Curry of GT Lifting reports the same phenomenon: “We sell through distributors, not directly to the end user. In the heady days of 2015 and 2016 all was very good. Then payment became a big issue, with our distributors blaming late-paying oil customers to whom they in turn were selling on. That restricted the scope of the market. If you don’t get paid for a year you ease back. That affected our strategy and investment in the area. There were jobs available that we could bid for, but if you are going to have problems getting paid for them…
“I cannot say that it was the oil companies being slow; it may have been the middle men delaying. But certainly there was a lack of cash flow in the market. We used not to see that.”
And of course politically the region is not as stable as one could wish—though some incidental advantages accrue. “The dispute between Saudi Arabia and Qatar has affected us,” says Curry. “Many of our Dubai customers sent huge shipments to Qatar for the 2022 World Cup. That has just stalled. We now trade with Qatar directly, from the UK—which is good for us in the UK. Sending direct means there is a clear path, with no issues and gives no headaches. Doing it via UAE was far more problematic.”
“We are not selling to Iran because of sanctions,” says SWF’s Zareba. “Iraq is open for business but is too unstable a place to risk our business.”
“The split of business has changed hugely in the past ten years,” says Curry. “Price pressure is now king. Dealers—not necessarily end customers but certainly dealers—are going for the most economic product, not necessarily European but third world and Asian manufactured. Again this is quite a challenge. It is the choice of the middle band of dealers who are fighting each other desperately over price.

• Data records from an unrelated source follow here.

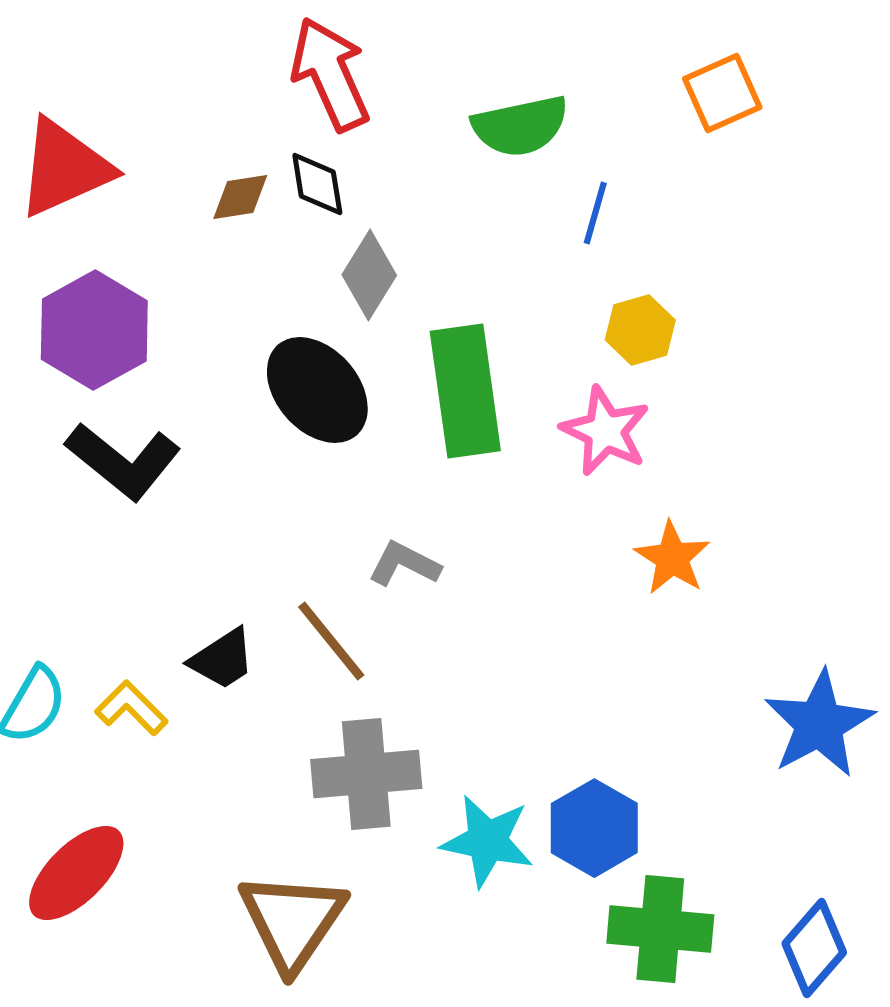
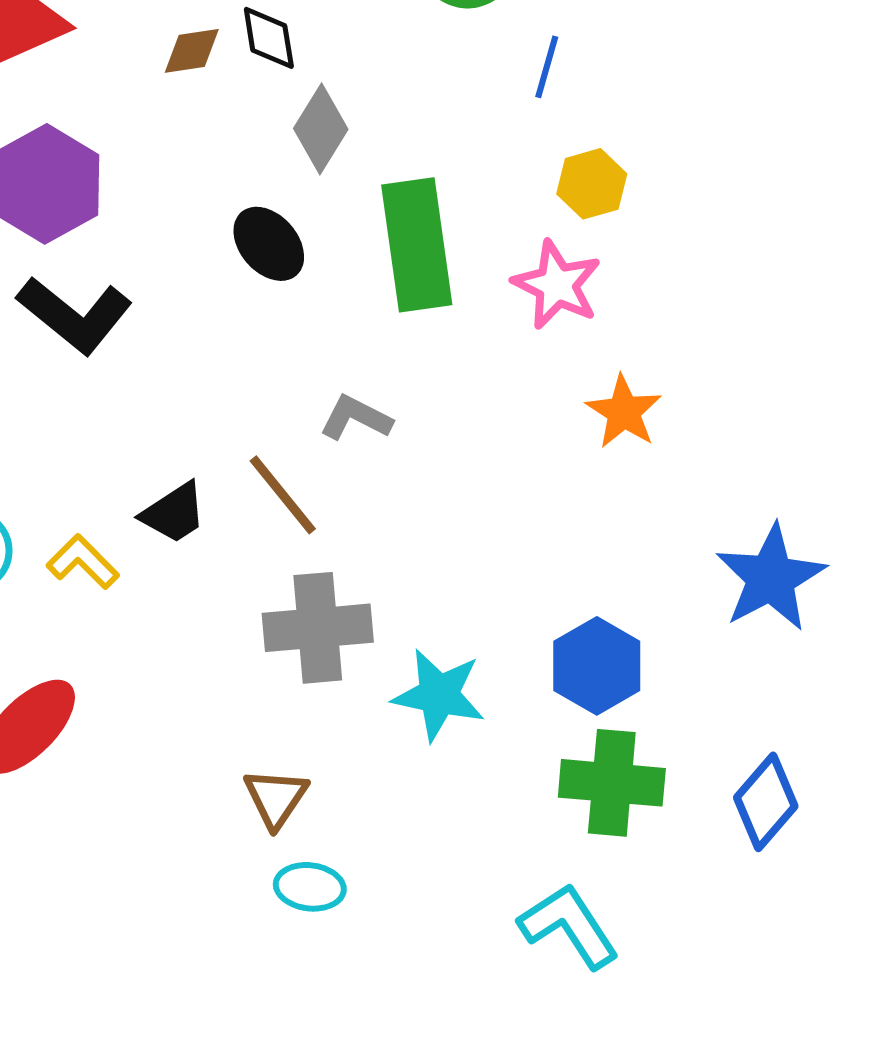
black ellipse: (317, 390) -> (269, 244), size x0.7
blue hexagon: (594, 828) -> (597, 666), moved
brown triangle: (292, 921) -> (276, 798), moved, size x0.6

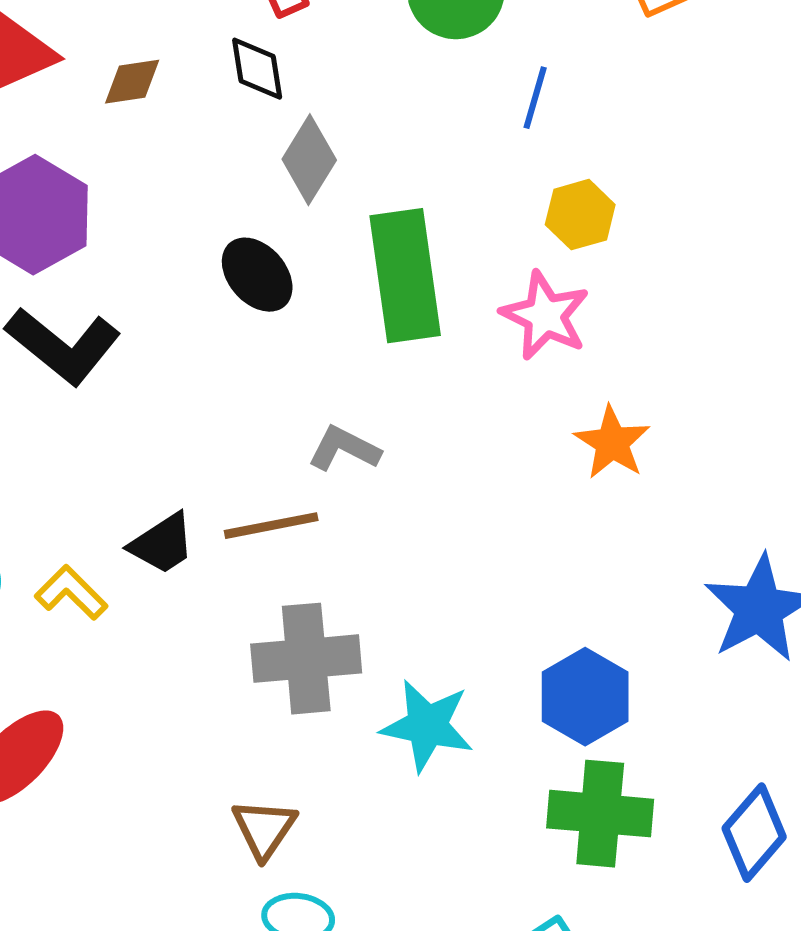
brown diamond: (192, 51) -> (132, 82), moved
brown line: (283, 495) -> (271, 526), turned -62

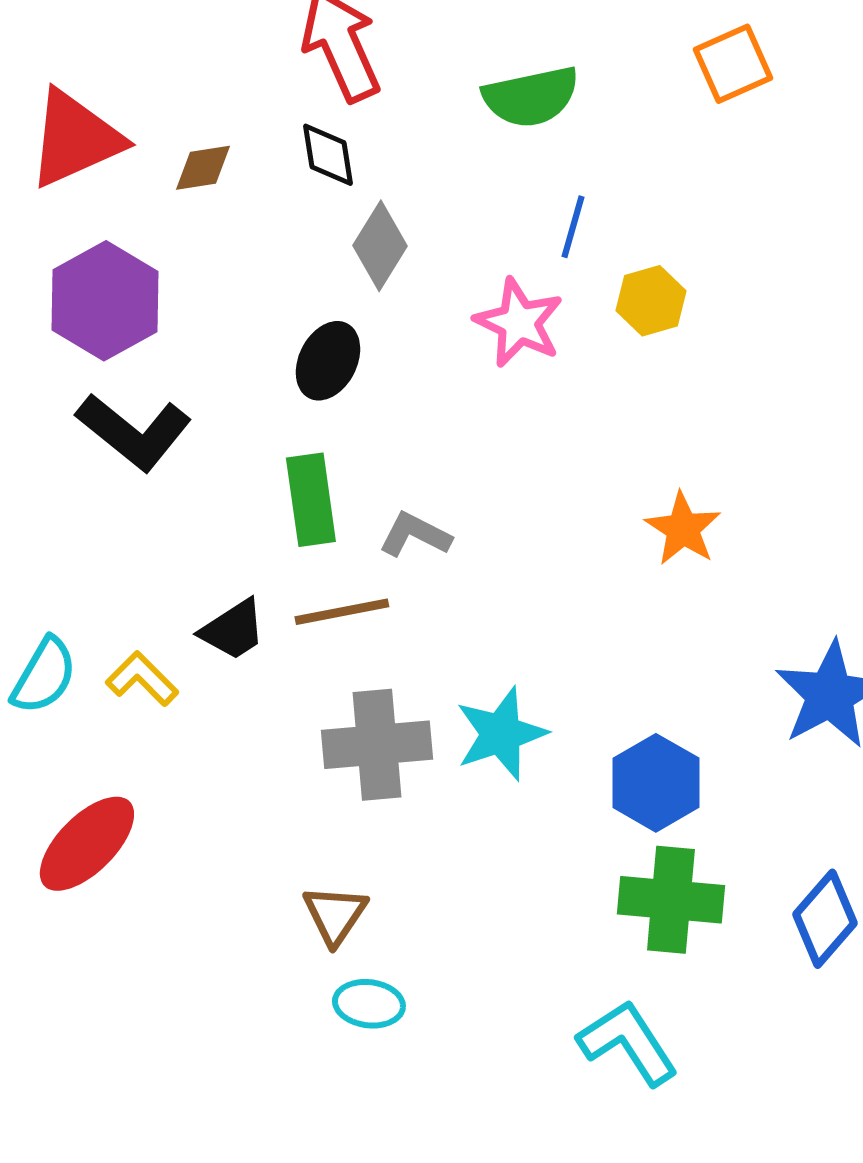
blue line: (535, 98) -> (573, 227), moved
black ellipse: (257, 275) -> (328, 361), turned 68
green rectangle: (405, 276) -> (311, 500), moved, size x0.7
pink star: (545, 316) -> (519, 323), moved
cyan star: (427, 726) -> (501, 734), moved, turned -30

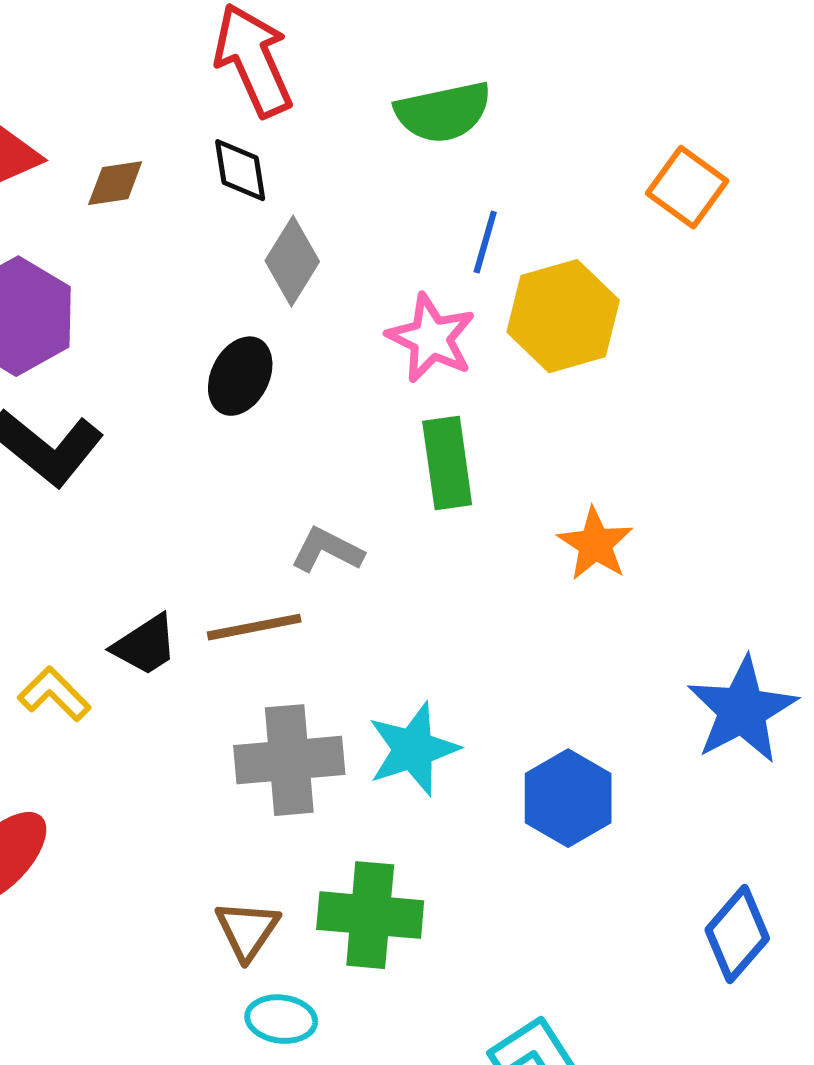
orange square: (733, 64) -> (687, 187), moved, turned -30
yellow hexagon: (651, 301) -> (563, 316), size x1.6
green rectangle: (311, 500) -> (447, 463), moved
green cross: (671, 900) -> (370, 915), moved

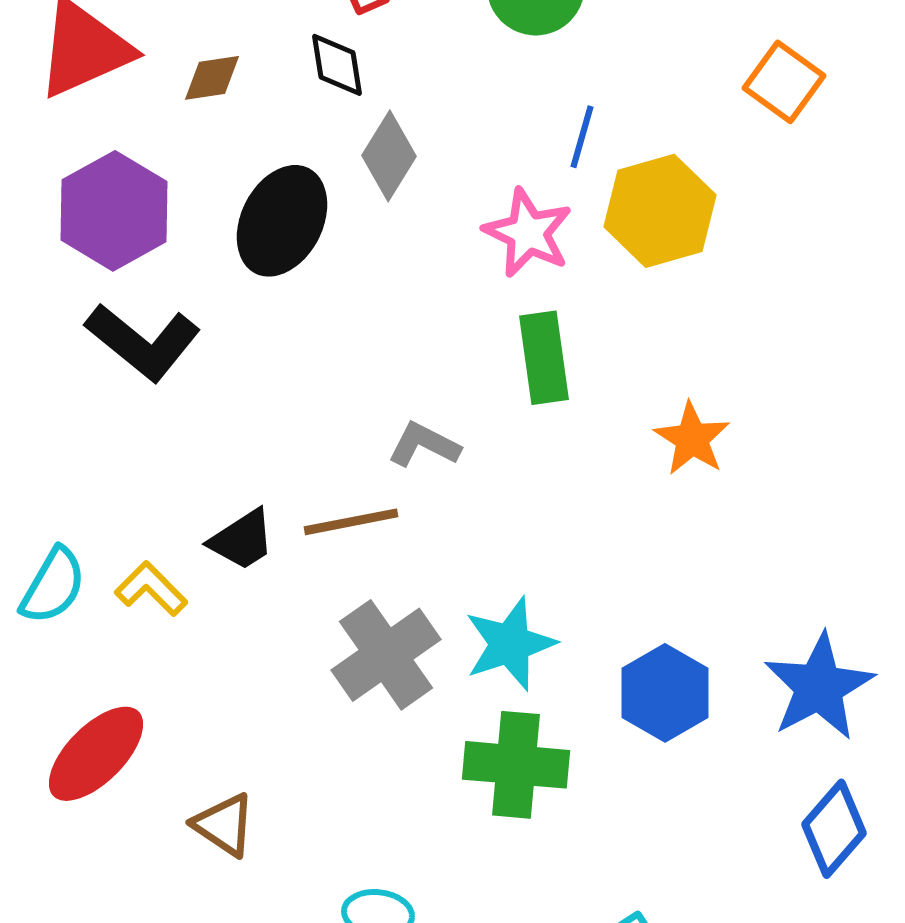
black ellipse: (240, 376) -> (282, 221), moved, size x1.4
blue star: (742, 710) -> (819, 687), moved
gray cross: (289, 760) -> (386, 655), turned -30
green cross: (370, 915) -> (516, 765), moved
brown triangle: (247, 930) -> (224, 825), moved, turned -30

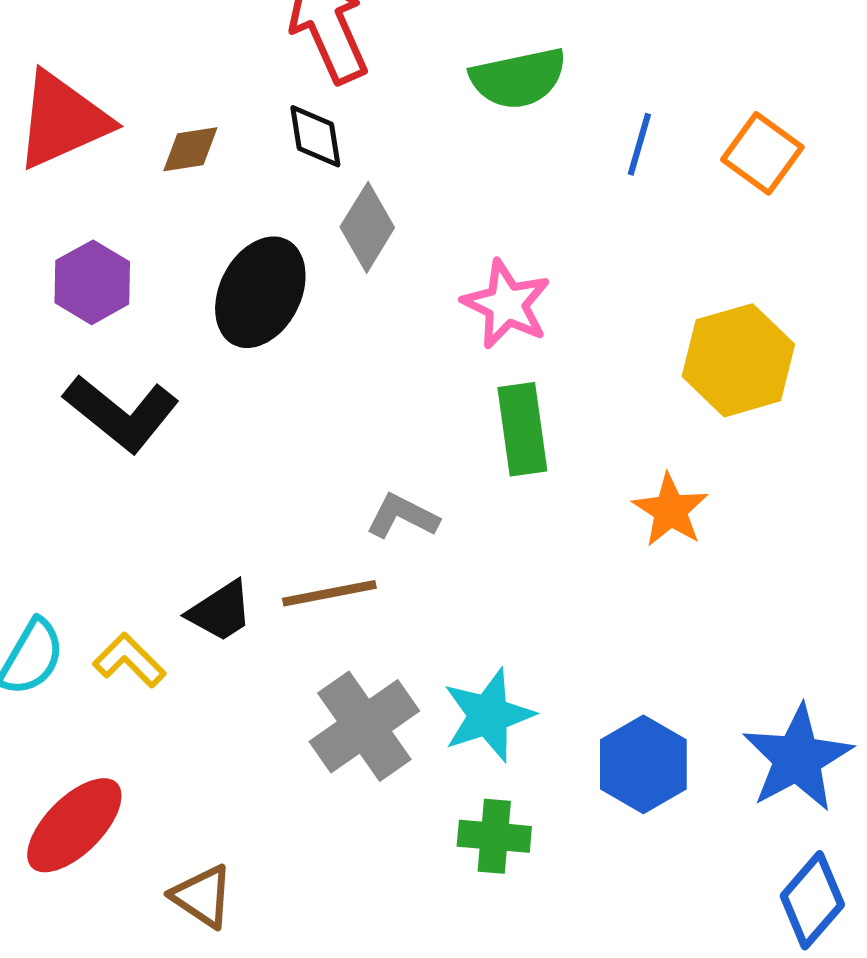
blue line: (582, 137) -> (639, 144), moved
purple hexagon: (114, 211) -> (92, 282), size x0.7
yellow hexagon: (660, 211) -> (738, 360), moved
green cross: (516, 765) -> (494, 836), size x0.7

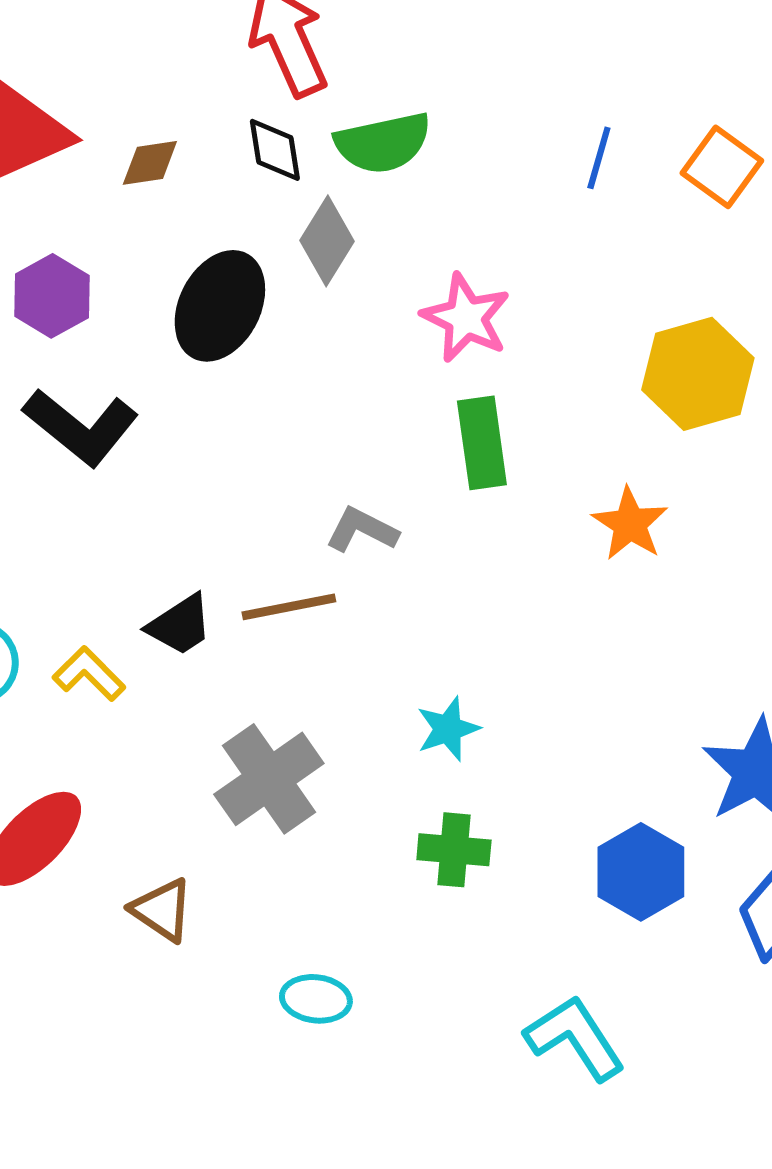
green semicircle: (518, 78) -> (383, 143), moved
cyan star: (488, 715) -> (448, 729), size x0.7
gray cross: (364, 726) -> (269, 779), moved
blue hexagon: (643, 764) -> (641, 872), moved

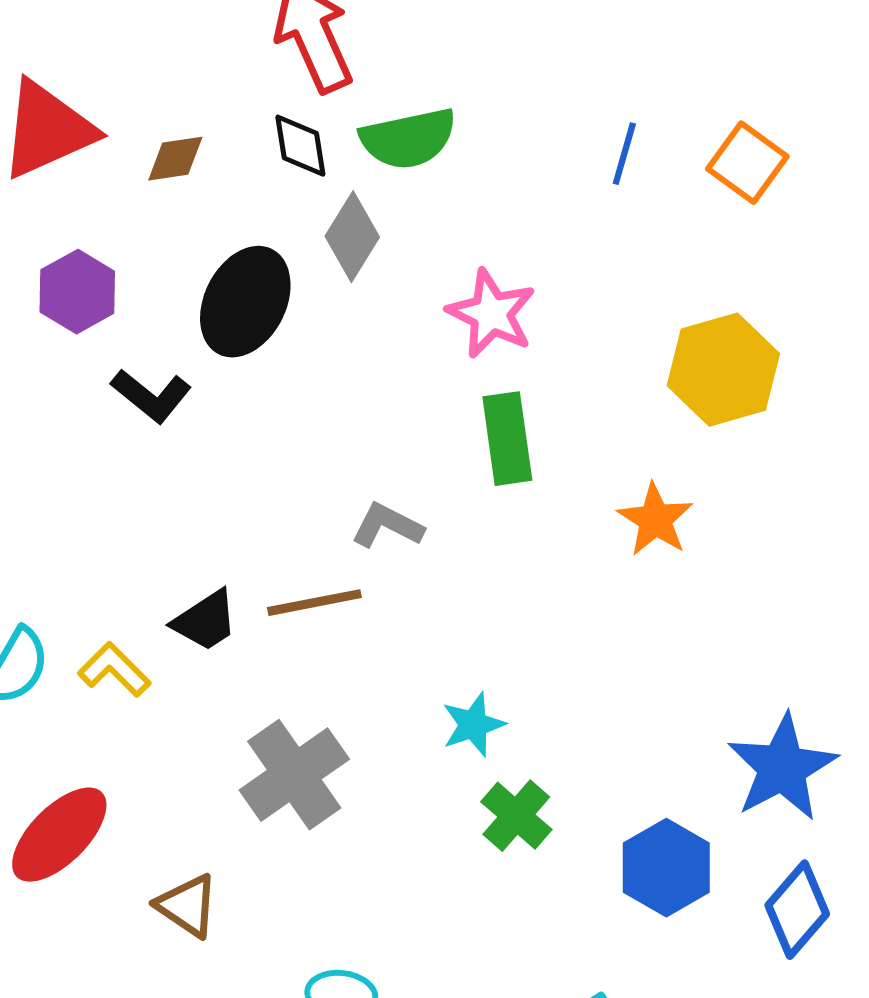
black L-shape: (81, 427) -> (151, 396), moved, size x0.7
green cross: (454, 850) -> (516, 816), moved, turned 36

“Premium standard is no longer the default option. It is less true for oil, but certainly seems to be the case in construction. The reasoning at the user end seems to be: ‘We are using unskilled labour, so less-than-premium equipment will be OK for them.’
“We have seen many occasions where our pitch was suddenly rejected; by the same token there have been times when we have gained orders after the substituted, sub-standard, product went wrong.
“Of course no procurement official is going to say ‘We made a mistake buying the cheaper version’ but you see the evidence in tenders that are re-floated a few months or a year after the original one.
“It makes for a situation which is much more challenging for us. We used to do everything through our dealers; we now seek much more interaction ourselves with the end user, to be sure they know what they are going to get. It is the difference between Waterford crystal cut-glass and a product from IKEA. There is a place for both but there are times when you need the better one.”
For the future, Shetty sees potential: “I am quite hopeful for the next quarter in the general trend. People are optimistic.”Zaremba takes a longer view, with more caveats. “I am not very optimistic,” he says. “Oil is one thing but it is not only about oil. A lot in the background needs to change. The internal politics, the external politics, the way that governments plan for education, and so on: all of that is dependant on oil. There is little other industry; so much needs to happen for a diverse and stable economy.”